U.S. wholesale inventories rose unexpectedly in January as sales tumbled, suggesting that inventory overhang will continue to be a drag on economic growth.

The Commerce Department said Wednesday that wholesale stocks increased 0.3% after being unchanged in December. Economists polled by Reuters had forecast inventories falling 0.2% in January.

Sales declined 1.3%, extending December’s 0.6% drop. The weak sales pace in January means it would take wholesalers 1.35 months to clear shelves, the highest inventory-to-sales ratio since April 2009, when the economy was in recession.

“Plenty of inventory pain remains in the pipeline,” Michael R. Englund, chief economist at Action Economics, told Reuters. “Wholesale inventory growth has beaten sales growth since mid-2014 to leave a steep inventory-to-sales ratio spike that is usually only seen in recessions.”

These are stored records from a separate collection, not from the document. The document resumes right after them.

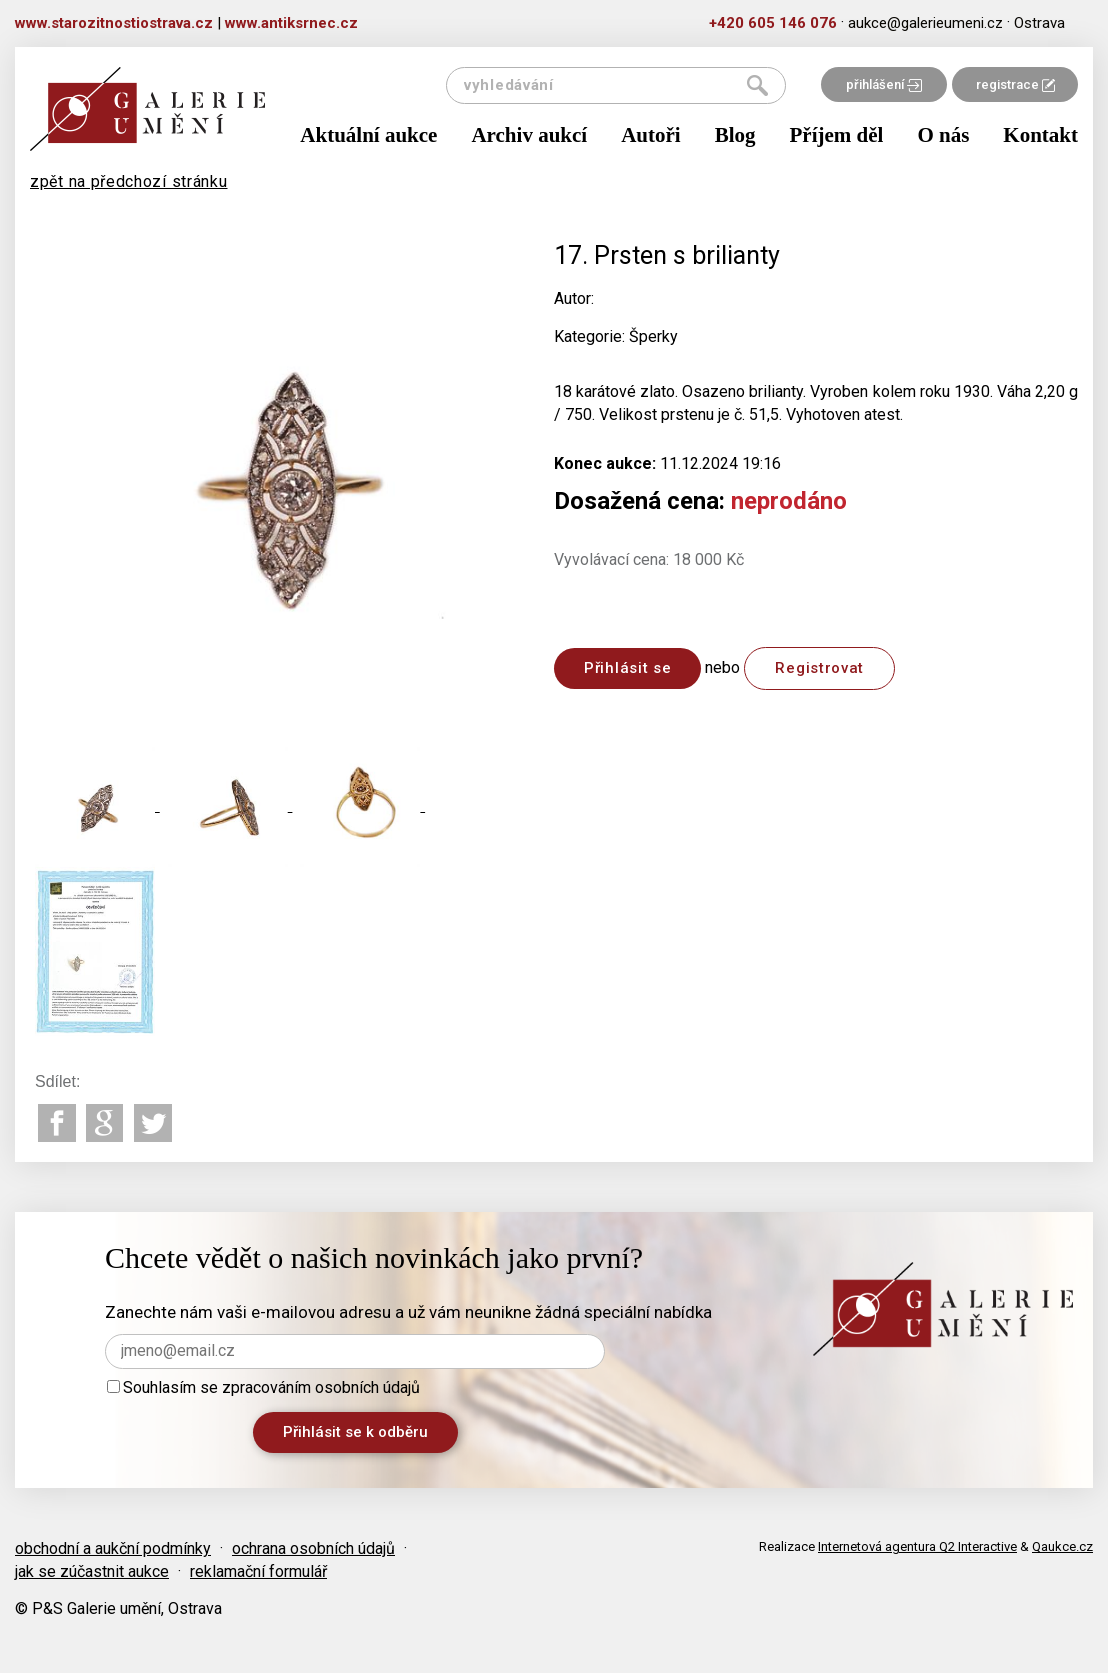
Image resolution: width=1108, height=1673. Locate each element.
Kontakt (1040, 135)
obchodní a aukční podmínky (113, 1548)
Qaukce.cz (1062, 1546)
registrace (1015, 84)
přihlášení (884, 84)
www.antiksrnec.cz (291, 23)
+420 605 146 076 (773, 23)
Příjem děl (837, 135)
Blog (735, 135)
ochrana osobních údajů (313, 1548)
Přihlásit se (627, 668)
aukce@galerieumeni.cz (925, 23)
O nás (943, 135)
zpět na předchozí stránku (129, 181)
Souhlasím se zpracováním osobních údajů (263, 1387)
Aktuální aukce (368, 135)
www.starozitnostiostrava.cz (114, 23)
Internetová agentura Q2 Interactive (917, 1546)
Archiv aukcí (529, 135)
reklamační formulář (258, 1571)
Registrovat (819, 668)
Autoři (651, 135)
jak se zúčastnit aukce (92, 1571)
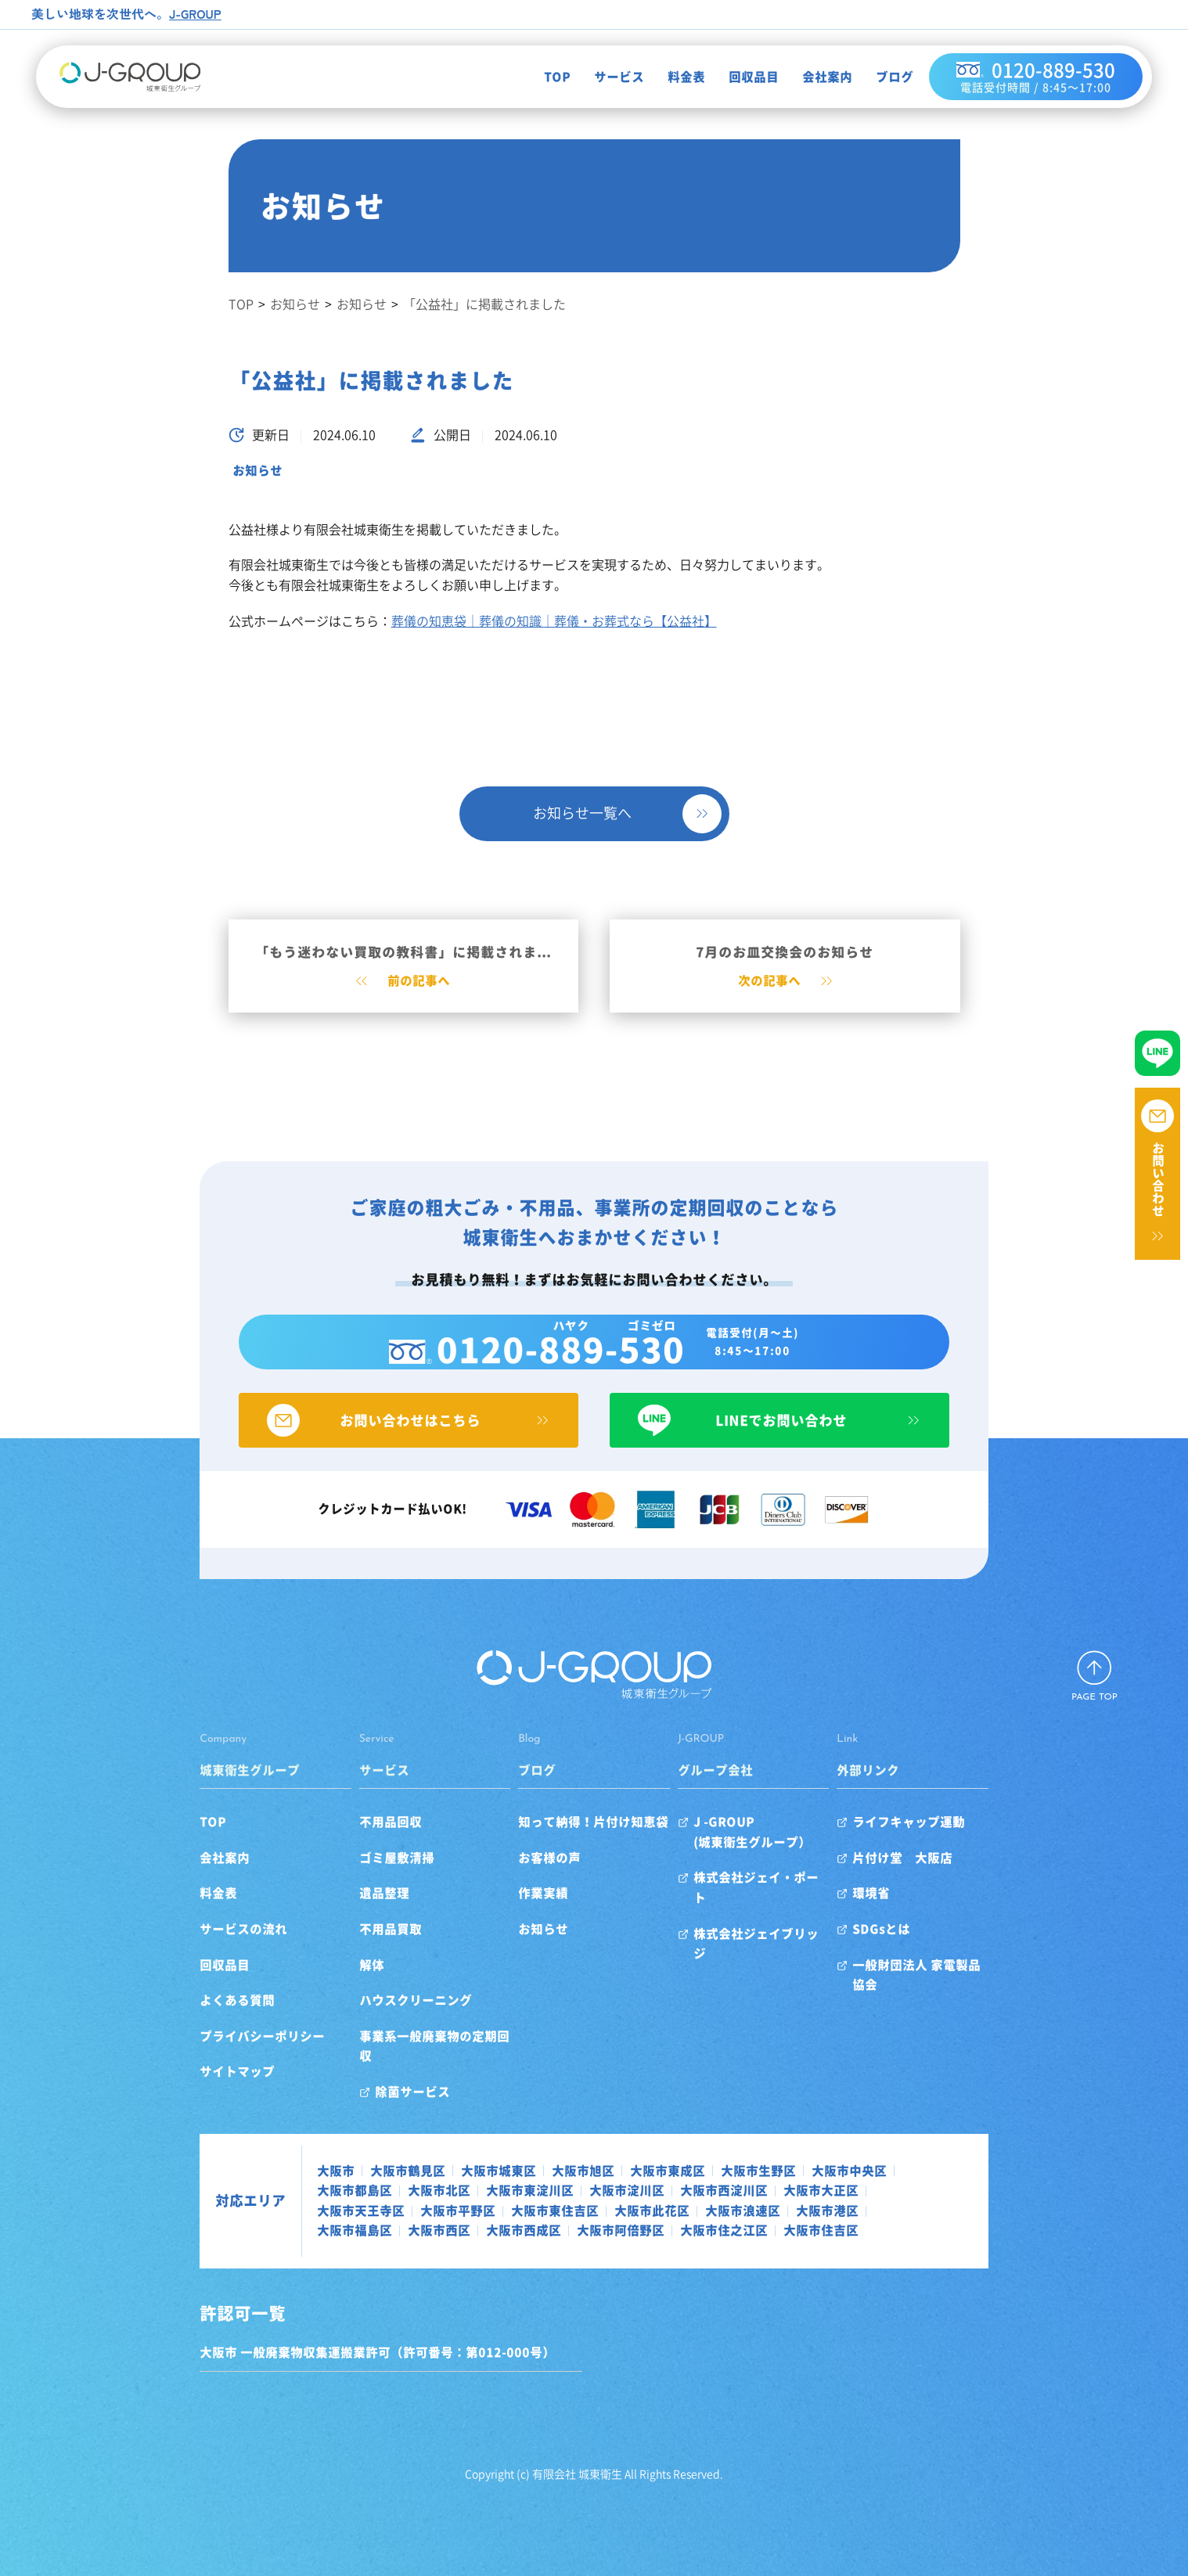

Economists, though, are not particularly concerned that the high inventory-to-sales ratio may signal a recession, noting that the increase had been fueled by a rise in the stocks of nondurable goods like drugs, paper, and farm products.

In addition, Reuters said, strong consumer spending and a firmer housing market, against the backdrop of a tightening labor market, are keeping the economy on steady ground.

“We take limited signal on the overall economy from such an outturn,” said Jesse Hurwitz, an economist at Barclays in New York.

Inventories are a key component of gross domestic product changes. The component of wholesale inventories that goes into the calculation of GDP — wholesale stocks excluding autos — edged up 0.1% in January.

Wholesale drug inventories rose 3.3% in January, while sales slipped 0.2%, leaving the inventory-to-sales ratio for that segment at its highest level since March 2005.